Saskatchewan legislator Brad Wall, lamenting in December the invasion of bats at Regina General hospital: "I'm not sure what is more disturbing: the fact that nurses spend part of their day catching bats or that nurses were advised not to catch these particular bats because they could be rabid."
-- Twice in the last five weeks, News of the Weird has reported on dental-office abuses in the U.S. In November, a Melbourne, Australia, dentist was accused by the Victorian Dental Board of professional misconduct for allegedly engaging in the unauthorized (but not unheard of) facial-pain remedy of administering ozone through the patient's rectum, including 15 treatments to one patient in a three-week period. Advocates of the treatment say it can also be administered in the ear.

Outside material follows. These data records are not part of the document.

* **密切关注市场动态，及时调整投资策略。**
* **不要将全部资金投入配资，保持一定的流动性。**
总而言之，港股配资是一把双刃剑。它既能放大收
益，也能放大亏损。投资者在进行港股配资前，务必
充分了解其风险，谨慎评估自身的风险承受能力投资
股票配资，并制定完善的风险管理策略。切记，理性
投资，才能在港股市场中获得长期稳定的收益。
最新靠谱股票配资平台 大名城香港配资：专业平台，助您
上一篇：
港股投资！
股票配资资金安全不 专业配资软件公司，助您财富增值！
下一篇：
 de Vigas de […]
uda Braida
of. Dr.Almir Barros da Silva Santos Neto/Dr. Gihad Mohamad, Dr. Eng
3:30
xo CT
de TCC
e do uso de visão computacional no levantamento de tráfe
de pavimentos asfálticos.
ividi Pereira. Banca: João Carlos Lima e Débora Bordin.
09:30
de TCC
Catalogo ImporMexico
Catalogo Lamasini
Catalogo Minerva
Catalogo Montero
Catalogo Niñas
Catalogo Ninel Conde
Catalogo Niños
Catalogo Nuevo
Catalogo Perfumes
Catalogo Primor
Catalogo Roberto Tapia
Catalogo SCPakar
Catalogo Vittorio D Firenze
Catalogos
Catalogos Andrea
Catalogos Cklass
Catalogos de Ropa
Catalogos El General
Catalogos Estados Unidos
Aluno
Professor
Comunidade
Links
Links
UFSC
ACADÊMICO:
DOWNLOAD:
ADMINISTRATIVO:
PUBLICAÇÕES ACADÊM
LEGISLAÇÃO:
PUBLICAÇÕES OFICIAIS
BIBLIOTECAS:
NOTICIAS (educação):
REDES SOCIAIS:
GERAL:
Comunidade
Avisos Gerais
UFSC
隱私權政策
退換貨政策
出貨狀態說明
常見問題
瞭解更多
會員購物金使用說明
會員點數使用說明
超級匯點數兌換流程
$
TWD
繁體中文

At a village near Jericho in the Israeli-occupied West Bank, police said a Muslim woman beat her 10-day-old son to death in January because he preferred to be breastfed by his father's other wife. And in Tokyo in March, Mitsuko Yamada, 36, pled guilty to killing a 2-year-old girl, apparently solely so that Yamada would no longer have to face the girl's mother, who had allegedly ignored Yamada during the neighborhood playground's social hour when mothers gather while their kids play.
A German shepherd police dog was caught shoplifting a slab of prime rib from a grocery store (Waukesha, Wis.). Police said two arrested drug dealers had been routinely issuing customers receipts but also charging them sales tax (Victoriaville, Quebec). A man pled guilty to burglary and the theft of Big Mama, a 50-pound halibut that was the main attraction at a showcase hatchery (and which the man also ate) (Redondo Beach, Calif.). Police phone taps of computer hacker "Mafiaboy" inadvertently uncovered an unrelated plot by the hacker's father to beat up a business associate (Montreal). Honolulu Heart Program researchers linked consumption of tofu during middle age to subsequent decline in brain function.